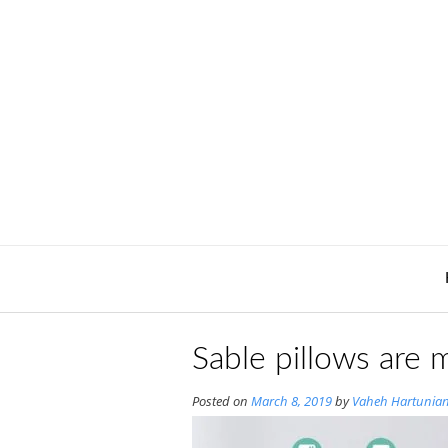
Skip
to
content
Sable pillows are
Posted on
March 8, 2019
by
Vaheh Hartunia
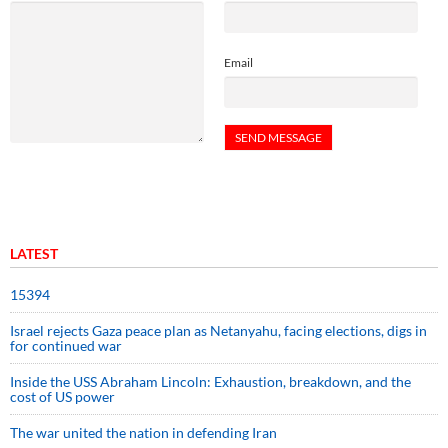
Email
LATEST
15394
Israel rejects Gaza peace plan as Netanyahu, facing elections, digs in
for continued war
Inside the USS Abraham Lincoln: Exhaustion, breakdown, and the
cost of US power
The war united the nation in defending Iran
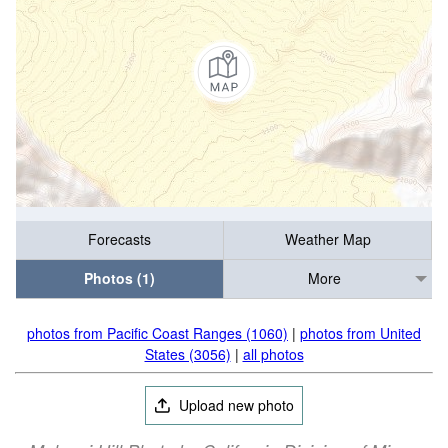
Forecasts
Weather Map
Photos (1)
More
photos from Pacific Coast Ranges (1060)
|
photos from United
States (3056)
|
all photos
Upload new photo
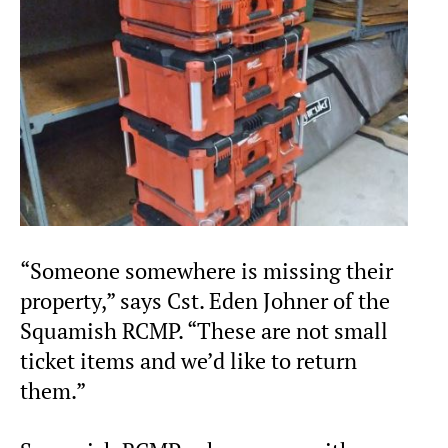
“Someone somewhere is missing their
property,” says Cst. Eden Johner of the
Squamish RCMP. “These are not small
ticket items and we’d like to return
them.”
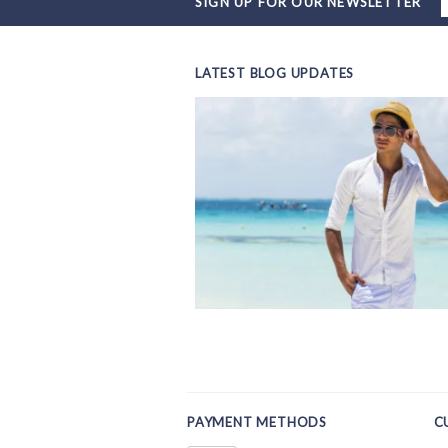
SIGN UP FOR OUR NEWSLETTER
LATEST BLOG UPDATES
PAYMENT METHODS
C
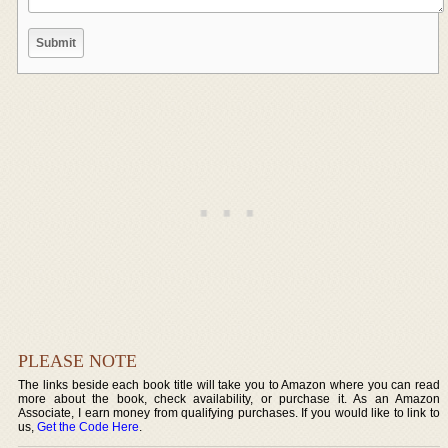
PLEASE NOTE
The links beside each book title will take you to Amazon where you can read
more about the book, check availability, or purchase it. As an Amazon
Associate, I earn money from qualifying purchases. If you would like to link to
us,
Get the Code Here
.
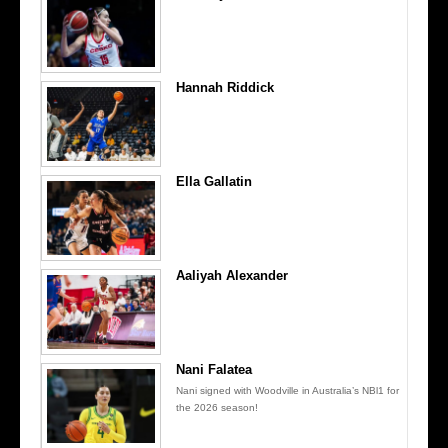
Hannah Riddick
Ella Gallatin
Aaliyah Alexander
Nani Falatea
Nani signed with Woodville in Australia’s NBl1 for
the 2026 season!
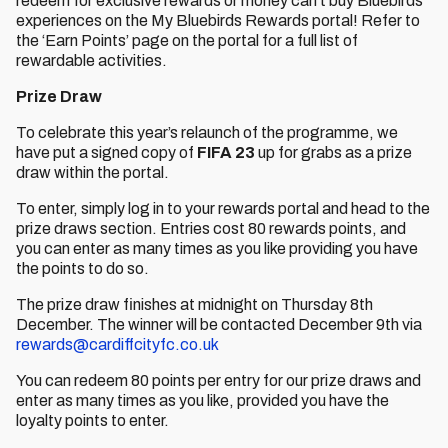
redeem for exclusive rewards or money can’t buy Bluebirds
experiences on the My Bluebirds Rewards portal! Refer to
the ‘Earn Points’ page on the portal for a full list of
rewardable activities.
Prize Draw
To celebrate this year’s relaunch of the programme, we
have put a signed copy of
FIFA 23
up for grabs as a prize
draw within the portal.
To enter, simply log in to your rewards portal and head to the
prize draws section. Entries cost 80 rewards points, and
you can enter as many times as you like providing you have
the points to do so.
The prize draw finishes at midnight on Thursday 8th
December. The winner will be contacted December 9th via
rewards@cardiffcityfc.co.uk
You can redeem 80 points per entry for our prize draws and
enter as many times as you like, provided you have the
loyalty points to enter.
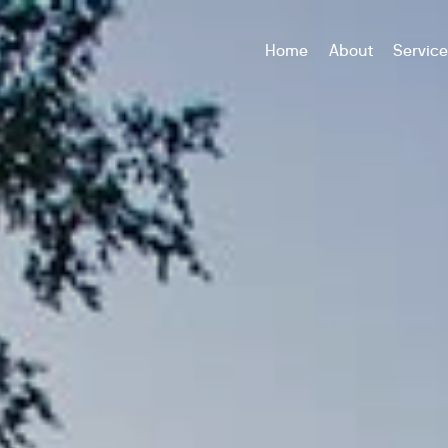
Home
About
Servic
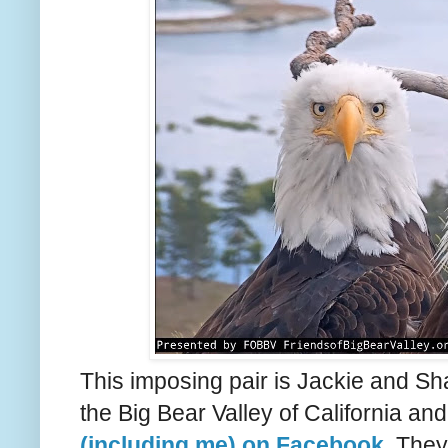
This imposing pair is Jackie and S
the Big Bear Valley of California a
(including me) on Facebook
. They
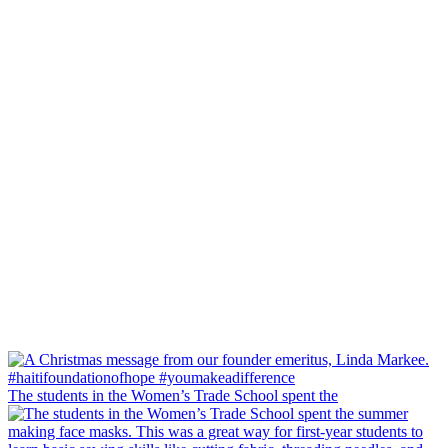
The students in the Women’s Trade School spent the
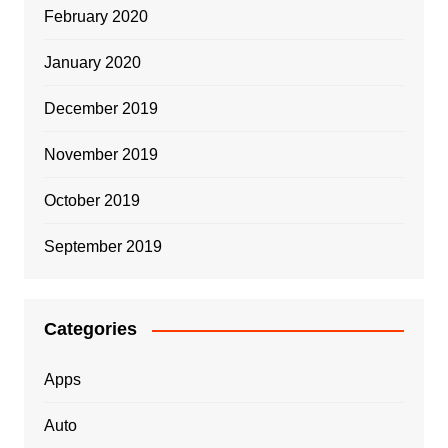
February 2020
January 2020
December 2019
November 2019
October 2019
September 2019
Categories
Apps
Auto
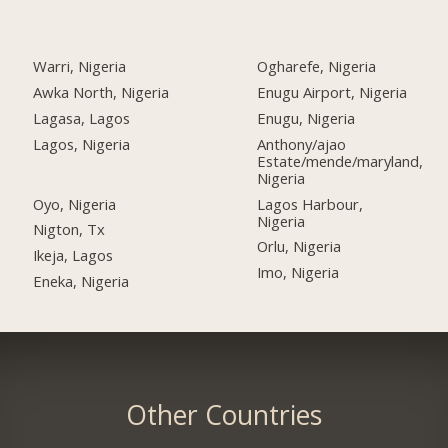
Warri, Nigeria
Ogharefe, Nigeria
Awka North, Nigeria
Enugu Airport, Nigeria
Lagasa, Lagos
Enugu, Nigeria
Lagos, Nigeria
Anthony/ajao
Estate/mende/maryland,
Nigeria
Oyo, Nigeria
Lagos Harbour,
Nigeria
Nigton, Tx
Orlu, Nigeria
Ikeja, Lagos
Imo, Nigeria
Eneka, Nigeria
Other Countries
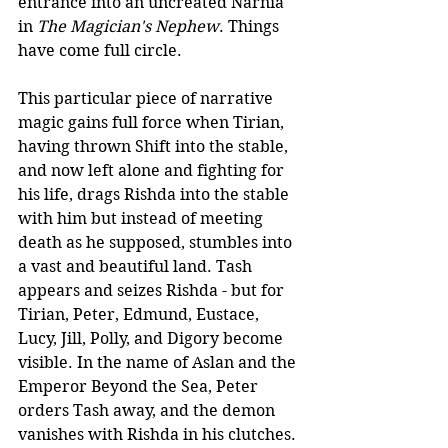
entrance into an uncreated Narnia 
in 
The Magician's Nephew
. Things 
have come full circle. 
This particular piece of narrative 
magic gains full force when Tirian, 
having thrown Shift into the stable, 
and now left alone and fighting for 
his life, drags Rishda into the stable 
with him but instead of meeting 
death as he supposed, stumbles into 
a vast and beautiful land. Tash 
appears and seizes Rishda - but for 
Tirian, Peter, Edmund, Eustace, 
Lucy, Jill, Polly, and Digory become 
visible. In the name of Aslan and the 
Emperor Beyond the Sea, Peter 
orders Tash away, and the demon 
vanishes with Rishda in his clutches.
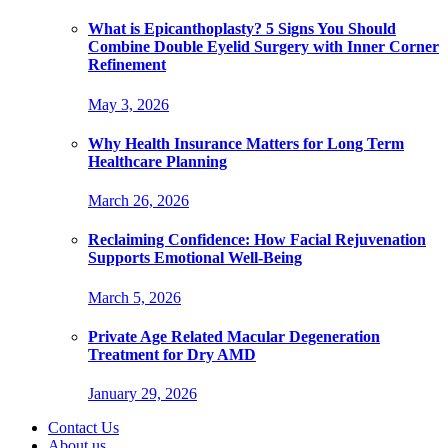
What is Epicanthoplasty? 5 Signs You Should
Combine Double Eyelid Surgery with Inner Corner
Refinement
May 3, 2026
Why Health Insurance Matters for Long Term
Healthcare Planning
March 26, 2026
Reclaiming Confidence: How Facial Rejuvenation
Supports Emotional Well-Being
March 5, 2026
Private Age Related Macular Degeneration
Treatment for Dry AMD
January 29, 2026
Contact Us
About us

★ ★ ★

## What is expected
For each line above that has the word "cost", add one to a tally, and report the final tally alone.

## Task answer
2